2.2.2.  The Problem Now Before Us

   During the expert review necessary for supporting Unicode 7.0.0 for
   use with IDNA, a new code point U+08A1, ARABIC LETTER BEH WITH HAMZA
   ABOVE came in for some scrutiny.  Using versions of Unicode up to and
   including 7.0.0, it is possible to combine ARABIC LETTER BEH (U+0628)
   and ARABIC HAMZA ABOVE (U+0654) to produce a glyph that is
   indistinguishable from the one produced by U+08A1.  But U+08A1 and
   \u'0628'\u'0654' are not canonically equivalent.  (For more
   discussion of this issue, see [I-D.klensin-idna-5892upd-unicode70].)

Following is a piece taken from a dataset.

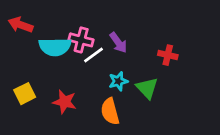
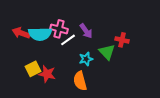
red arrow: (21, 25) -> (21, 33), moved
green triangle: (147, 88) -> (107, 52), moved
yellow square: (25, 94) -> (33, 69), moved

   Further investigation reveals that there are several similar cases.
   ARABIC HAMZA ABOVE (U+0654) turns out to be implicated in some cases,
   but not all of them.  There are cases in Latin (see Appendix A for
   examples).  There are certainly cases in other scripts (some examples
   are provided in Appendix A).  The majority of cases all have a
   handful of things in common:

   o  There are at least two forms by which the same glyph is produced.

   o  One of the forms uses a combining sequence and another form is a
      precomposed character, or else one of the forms is a digraph.
      [[CREF1: Is this true?  Are there any cases that don't match it?
      --ajs]]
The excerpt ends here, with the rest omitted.